Circadian Variation in the Onset of Placental Abruption

Abstract

Objective. To determine circadian variation in the onset of placental abruption. Methods. A retrospective study involving 115 placental abruptions, divided into four subgroups based on initial symptoms comprising abdominal pain, vaginal bleeding, both abdominal pain and bleeding, or other symptoms. The time of the initial symptom was considered the disease onset. We analyzed the frequency of disease onset and adverse perinatal outcome including perinatal death relative to the daily four 6-hour intervals. Results. Abdominal pain displayed significant circadian variation regarding the period of onset with higher levels from 0:00 AM to 6:00 AM (65%) compared with 0:00 PM to 6:00 PM (24%, p < 0.01).
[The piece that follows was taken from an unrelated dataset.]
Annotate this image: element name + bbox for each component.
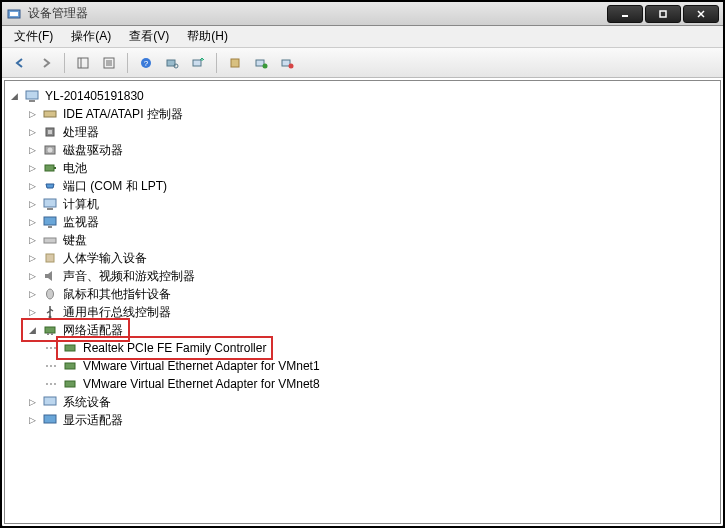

Vaginal bleeding did not display significant circadian variation (p = 0.45). Adverse perinatal outcome showed significant circadian variation with a higher occurrence of perinatal death from 0:00 AM to 6:00 AM (35%) compared with 0:00 PM to 6:00 PM (0%, p < 0.01). After adjustment using variables of abdominal pain and time period, both variables significantly affected perinatal death (odds ratio: 13.0 and 2.2, resp.). The risk of adverse perinatal outcome increased significantly when abdominal pain occurred, except for the period 0:00 PM to 6:00 PM (OR, 9.5). Conclusion. Placental abruption beginning with abdominal pain has circadian variation.